------ Record extracts ------

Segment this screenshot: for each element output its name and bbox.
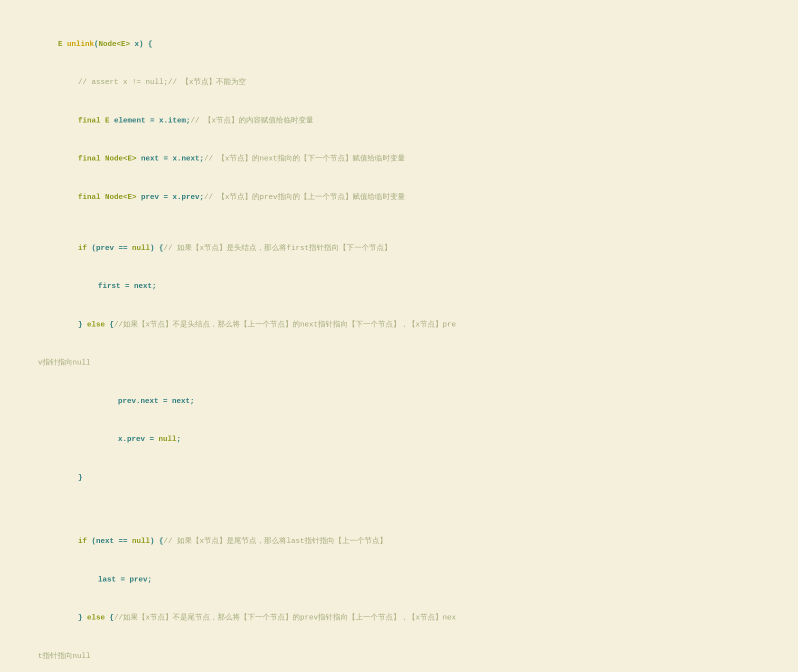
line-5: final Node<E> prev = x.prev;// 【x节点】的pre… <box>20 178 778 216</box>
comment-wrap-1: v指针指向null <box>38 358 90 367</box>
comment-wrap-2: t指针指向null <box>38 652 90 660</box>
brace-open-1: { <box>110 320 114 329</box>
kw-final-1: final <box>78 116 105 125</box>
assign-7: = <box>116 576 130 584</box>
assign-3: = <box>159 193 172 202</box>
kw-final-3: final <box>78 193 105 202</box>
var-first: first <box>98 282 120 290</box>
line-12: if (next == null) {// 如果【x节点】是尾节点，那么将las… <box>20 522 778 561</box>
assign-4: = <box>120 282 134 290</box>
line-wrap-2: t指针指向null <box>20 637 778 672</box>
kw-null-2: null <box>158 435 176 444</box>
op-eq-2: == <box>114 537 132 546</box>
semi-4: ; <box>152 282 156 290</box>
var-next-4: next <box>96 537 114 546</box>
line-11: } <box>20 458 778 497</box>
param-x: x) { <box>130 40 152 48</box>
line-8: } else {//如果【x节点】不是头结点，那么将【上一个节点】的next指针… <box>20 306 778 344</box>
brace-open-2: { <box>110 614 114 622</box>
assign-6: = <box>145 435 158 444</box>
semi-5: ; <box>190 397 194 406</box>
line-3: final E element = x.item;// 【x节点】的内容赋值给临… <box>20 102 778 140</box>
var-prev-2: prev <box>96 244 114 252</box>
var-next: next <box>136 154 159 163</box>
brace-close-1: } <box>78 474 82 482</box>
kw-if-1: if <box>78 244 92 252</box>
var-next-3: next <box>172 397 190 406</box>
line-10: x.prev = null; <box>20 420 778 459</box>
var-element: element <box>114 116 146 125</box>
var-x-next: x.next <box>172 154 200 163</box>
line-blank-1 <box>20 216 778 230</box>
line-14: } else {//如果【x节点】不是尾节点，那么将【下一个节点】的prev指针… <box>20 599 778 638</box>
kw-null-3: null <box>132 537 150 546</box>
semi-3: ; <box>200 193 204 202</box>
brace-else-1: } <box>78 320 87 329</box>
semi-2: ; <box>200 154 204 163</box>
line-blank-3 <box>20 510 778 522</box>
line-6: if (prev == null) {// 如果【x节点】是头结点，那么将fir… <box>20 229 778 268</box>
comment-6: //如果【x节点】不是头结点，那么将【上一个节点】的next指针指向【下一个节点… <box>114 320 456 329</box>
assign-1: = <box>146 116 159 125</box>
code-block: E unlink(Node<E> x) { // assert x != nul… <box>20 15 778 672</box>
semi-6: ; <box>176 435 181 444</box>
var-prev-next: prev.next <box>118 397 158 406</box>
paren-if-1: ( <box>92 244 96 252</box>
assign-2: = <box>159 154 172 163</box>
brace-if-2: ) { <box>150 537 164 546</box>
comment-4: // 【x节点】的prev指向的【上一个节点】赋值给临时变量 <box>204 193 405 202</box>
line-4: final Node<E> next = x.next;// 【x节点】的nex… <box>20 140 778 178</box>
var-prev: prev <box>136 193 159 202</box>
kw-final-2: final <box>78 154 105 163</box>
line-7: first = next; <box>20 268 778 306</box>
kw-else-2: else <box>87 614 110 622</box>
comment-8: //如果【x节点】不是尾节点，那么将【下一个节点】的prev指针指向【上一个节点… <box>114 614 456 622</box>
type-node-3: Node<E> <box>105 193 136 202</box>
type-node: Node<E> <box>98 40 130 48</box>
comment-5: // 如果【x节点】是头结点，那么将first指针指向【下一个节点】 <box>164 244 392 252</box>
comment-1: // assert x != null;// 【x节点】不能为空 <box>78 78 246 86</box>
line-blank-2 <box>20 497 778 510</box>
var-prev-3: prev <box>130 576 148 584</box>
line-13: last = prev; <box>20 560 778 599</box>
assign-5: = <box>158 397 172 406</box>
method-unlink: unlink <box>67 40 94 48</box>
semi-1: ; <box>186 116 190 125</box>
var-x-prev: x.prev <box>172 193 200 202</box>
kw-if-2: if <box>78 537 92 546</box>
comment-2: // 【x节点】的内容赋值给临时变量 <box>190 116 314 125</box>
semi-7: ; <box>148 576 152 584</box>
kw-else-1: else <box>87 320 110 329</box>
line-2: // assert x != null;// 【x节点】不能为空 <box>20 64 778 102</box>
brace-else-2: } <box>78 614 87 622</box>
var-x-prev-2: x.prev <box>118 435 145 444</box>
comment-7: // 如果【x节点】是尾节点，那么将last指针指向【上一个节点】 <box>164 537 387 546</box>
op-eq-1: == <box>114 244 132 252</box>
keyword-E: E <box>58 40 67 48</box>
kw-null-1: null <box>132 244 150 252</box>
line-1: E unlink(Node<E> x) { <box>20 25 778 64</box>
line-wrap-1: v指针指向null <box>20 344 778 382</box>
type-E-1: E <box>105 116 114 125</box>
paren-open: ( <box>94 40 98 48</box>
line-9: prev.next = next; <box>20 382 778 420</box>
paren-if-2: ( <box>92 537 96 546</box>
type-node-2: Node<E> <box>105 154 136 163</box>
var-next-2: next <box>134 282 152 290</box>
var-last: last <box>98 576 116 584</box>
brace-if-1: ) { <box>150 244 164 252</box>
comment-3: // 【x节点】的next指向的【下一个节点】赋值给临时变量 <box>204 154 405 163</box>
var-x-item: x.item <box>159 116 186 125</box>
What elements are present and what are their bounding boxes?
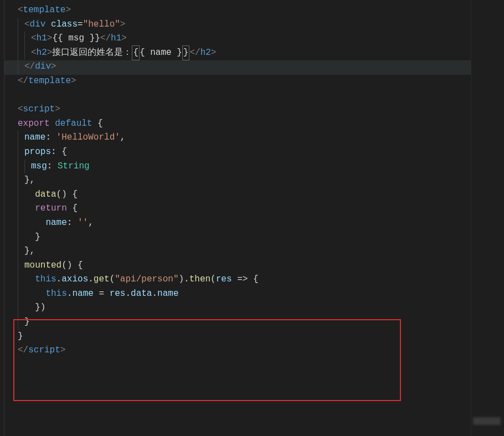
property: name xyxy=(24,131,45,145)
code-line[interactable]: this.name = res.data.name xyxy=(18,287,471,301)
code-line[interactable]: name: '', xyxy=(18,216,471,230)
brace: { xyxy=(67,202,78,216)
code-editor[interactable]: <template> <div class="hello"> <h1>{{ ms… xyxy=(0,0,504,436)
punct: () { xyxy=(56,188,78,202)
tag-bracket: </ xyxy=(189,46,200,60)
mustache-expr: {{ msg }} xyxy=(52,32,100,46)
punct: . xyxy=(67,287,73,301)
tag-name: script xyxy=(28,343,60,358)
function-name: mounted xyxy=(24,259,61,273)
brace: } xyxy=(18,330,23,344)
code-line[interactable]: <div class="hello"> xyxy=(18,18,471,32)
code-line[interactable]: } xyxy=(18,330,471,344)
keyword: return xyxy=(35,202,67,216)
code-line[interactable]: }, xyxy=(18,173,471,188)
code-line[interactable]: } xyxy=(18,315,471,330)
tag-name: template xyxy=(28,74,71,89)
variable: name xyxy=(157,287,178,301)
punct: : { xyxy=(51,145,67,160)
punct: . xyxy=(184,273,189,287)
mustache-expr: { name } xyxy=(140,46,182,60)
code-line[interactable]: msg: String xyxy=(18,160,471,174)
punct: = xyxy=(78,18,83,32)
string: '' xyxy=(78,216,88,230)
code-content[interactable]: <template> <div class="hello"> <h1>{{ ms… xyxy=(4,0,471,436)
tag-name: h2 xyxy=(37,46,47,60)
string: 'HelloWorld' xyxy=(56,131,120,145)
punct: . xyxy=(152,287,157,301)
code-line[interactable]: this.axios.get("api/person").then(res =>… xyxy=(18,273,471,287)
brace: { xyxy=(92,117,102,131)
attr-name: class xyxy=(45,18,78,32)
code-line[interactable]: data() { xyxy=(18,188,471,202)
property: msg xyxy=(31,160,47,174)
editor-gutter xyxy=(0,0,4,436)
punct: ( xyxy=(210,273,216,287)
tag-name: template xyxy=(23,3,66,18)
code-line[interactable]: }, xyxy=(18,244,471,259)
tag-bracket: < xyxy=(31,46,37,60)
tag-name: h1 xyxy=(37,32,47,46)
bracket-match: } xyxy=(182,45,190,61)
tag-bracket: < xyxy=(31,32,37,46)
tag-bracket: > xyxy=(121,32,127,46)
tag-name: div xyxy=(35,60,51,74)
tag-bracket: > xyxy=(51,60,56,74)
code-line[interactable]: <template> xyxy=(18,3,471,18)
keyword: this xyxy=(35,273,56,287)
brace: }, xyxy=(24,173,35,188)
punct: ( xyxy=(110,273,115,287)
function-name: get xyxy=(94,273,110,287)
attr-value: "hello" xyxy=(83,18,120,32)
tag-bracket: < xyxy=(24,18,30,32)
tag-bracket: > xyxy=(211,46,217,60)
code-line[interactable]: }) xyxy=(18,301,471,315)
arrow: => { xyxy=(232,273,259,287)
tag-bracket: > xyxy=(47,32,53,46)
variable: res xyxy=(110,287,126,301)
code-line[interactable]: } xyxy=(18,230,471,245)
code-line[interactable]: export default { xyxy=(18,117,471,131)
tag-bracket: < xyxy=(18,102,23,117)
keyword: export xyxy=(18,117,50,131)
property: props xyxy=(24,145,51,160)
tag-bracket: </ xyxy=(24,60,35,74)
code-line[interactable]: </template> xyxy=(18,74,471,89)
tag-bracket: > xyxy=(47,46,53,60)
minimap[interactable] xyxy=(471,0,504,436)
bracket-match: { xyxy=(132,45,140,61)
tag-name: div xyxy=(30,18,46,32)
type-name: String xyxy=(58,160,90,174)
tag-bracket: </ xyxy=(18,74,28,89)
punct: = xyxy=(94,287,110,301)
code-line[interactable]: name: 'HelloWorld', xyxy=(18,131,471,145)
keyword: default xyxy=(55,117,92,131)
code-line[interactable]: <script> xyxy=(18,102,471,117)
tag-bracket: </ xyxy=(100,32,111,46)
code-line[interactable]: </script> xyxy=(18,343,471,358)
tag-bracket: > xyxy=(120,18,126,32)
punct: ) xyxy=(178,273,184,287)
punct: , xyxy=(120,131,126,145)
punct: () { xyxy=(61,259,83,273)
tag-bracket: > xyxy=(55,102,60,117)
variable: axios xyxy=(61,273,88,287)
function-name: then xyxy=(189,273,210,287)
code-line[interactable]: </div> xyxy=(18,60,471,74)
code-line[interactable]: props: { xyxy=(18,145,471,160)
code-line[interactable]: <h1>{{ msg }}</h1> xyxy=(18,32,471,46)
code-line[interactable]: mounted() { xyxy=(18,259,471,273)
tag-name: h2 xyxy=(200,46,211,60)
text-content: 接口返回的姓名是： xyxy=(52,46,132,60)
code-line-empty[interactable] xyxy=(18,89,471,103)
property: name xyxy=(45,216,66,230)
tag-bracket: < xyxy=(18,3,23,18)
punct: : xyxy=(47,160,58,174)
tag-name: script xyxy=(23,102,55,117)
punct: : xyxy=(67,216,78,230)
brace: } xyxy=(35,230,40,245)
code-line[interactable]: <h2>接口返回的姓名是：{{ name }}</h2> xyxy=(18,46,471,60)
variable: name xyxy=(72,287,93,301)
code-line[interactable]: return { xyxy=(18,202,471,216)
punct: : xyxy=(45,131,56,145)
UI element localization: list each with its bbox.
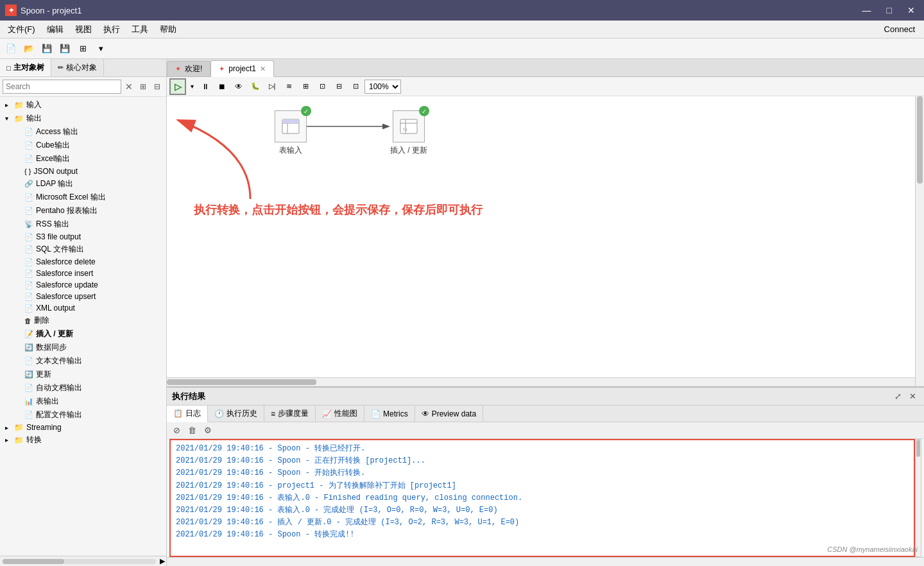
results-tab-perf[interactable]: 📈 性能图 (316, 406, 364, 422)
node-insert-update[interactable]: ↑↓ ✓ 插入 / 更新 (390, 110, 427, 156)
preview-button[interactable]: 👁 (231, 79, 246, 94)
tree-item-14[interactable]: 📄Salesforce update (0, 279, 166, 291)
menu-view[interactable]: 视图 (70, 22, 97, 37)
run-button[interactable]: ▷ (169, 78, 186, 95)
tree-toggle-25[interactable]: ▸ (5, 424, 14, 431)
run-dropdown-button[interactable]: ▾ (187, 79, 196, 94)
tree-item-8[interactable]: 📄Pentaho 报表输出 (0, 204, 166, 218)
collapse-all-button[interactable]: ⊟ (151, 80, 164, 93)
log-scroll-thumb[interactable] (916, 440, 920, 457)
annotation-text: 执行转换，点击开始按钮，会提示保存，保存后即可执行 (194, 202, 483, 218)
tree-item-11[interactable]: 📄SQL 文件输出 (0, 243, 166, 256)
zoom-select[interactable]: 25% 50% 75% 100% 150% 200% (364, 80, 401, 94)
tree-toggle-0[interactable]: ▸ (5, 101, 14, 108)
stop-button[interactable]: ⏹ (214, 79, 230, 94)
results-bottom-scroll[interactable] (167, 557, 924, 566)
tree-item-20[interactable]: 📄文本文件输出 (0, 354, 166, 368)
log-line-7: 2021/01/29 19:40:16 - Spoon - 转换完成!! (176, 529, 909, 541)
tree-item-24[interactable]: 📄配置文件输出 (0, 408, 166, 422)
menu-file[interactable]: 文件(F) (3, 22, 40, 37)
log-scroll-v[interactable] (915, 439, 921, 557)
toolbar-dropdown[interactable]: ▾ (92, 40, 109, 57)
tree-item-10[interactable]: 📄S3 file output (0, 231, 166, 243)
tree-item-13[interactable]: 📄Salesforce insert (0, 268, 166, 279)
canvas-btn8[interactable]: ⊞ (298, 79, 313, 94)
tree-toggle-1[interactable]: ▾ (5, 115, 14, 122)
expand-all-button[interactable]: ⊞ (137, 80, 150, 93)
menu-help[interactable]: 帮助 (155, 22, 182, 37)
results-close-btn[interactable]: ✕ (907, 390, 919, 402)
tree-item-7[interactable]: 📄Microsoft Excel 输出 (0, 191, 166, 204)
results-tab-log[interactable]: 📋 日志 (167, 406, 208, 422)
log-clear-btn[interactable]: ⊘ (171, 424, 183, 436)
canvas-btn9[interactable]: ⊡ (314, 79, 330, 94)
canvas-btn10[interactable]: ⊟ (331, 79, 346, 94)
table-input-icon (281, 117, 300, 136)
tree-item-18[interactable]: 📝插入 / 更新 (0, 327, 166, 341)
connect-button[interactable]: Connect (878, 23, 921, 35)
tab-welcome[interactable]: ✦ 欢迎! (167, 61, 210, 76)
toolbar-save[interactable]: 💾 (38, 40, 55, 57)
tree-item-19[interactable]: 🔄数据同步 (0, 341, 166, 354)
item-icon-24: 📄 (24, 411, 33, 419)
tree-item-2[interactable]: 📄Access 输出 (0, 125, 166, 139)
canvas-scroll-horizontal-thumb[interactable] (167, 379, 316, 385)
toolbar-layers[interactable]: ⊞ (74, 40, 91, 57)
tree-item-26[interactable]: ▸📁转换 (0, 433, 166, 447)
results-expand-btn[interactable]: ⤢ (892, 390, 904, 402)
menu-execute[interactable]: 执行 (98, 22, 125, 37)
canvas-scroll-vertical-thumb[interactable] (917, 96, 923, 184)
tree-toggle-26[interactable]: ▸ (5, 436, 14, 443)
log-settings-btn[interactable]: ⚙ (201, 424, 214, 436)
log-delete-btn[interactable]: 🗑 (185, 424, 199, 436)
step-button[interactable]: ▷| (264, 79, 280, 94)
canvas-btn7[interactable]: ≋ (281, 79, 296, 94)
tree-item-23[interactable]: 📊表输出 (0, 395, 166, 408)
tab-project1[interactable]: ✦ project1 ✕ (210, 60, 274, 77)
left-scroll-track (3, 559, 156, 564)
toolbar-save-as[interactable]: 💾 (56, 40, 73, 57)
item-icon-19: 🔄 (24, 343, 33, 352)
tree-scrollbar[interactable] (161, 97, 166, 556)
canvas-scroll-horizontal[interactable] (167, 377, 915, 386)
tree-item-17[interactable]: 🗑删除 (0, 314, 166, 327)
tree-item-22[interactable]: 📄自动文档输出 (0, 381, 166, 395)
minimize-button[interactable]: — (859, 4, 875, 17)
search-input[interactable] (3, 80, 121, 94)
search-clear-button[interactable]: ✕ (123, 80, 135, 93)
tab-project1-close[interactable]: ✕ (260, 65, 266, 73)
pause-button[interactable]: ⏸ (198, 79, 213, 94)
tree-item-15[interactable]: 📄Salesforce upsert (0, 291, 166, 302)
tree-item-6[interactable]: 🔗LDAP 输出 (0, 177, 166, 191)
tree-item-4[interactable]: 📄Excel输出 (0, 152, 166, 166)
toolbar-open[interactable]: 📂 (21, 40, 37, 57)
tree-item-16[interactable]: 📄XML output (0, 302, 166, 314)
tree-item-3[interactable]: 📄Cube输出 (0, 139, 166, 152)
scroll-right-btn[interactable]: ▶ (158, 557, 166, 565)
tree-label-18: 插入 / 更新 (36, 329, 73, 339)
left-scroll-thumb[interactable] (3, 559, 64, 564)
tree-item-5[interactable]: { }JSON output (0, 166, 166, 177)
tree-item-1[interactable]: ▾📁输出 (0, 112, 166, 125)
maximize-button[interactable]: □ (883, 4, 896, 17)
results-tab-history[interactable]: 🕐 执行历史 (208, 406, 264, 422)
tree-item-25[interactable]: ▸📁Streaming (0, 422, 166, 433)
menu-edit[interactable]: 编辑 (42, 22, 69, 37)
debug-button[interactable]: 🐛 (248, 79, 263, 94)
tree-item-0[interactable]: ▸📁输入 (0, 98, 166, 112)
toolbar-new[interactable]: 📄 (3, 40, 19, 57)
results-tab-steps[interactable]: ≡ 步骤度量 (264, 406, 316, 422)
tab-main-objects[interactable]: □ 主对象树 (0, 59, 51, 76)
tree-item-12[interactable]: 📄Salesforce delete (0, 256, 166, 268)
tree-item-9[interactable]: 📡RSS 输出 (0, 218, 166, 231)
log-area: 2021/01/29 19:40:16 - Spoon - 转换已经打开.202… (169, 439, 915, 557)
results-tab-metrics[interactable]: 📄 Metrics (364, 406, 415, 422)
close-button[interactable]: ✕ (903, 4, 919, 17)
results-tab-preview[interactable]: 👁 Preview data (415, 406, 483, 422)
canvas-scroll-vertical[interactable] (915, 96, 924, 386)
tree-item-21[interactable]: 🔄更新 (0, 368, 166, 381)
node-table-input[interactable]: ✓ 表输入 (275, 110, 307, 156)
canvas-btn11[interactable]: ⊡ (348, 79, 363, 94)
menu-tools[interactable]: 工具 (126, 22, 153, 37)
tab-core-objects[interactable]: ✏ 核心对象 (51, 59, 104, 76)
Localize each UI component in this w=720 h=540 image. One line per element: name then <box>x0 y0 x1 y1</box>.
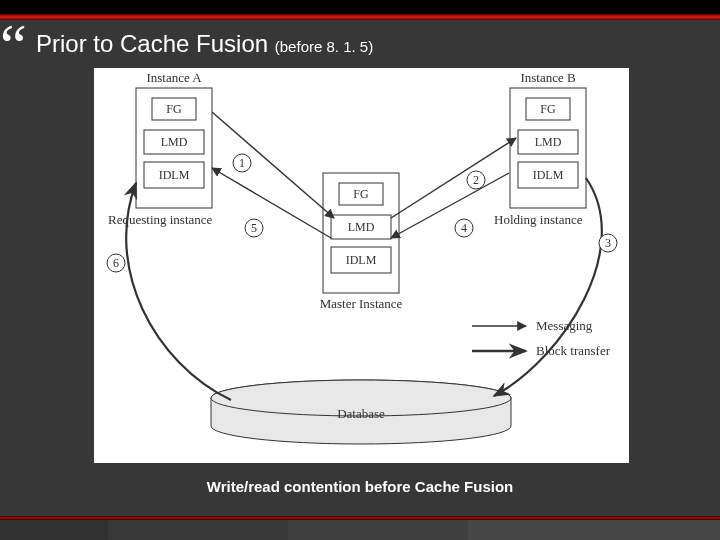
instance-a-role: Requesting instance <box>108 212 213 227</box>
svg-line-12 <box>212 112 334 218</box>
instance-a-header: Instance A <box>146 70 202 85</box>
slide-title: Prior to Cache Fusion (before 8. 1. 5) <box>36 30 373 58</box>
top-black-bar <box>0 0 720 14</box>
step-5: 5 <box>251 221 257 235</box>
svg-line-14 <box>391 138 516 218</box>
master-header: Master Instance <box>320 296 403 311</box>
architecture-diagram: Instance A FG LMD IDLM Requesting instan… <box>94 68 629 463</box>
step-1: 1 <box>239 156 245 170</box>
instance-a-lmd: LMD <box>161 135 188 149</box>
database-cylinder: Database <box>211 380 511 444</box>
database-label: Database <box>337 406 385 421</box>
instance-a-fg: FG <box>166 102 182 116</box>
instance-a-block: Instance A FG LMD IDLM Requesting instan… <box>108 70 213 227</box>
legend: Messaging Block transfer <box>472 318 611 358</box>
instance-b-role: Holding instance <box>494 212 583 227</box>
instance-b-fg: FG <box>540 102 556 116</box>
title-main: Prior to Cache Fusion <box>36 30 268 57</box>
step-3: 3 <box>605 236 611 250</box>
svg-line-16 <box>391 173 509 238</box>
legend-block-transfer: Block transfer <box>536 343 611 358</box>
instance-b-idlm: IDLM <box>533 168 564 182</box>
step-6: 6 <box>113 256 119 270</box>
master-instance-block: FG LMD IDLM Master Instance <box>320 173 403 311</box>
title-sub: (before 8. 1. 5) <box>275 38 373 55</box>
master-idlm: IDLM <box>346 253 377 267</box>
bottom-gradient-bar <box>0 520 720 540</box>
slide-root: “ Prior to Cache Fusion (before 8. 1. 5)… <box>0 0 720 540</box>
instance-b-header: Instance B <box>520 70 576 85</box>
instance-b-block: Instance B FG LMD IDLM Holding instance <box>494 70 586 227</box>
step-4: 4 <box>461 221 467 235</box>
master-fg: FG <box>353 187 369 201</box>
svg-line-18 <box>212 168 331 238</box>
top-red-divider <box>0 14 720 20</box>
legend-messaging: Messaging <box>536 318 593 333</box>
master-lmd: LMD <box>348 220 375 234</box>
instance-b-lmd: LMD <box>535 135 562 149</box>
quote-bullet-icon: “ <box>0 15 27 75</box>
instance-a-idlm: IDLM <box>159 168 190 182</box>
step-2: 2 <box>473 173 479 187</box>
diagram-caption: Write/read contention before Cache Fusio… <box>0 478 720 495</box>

------

### Task item
Select from the material above each line in which the string "mounted" appears, and list those lines.

### Worked solution
function-name: mounted xyxy=(24,259,61,273)
code-line[interactable]: mounted() { xyxy=(18,259,471,273)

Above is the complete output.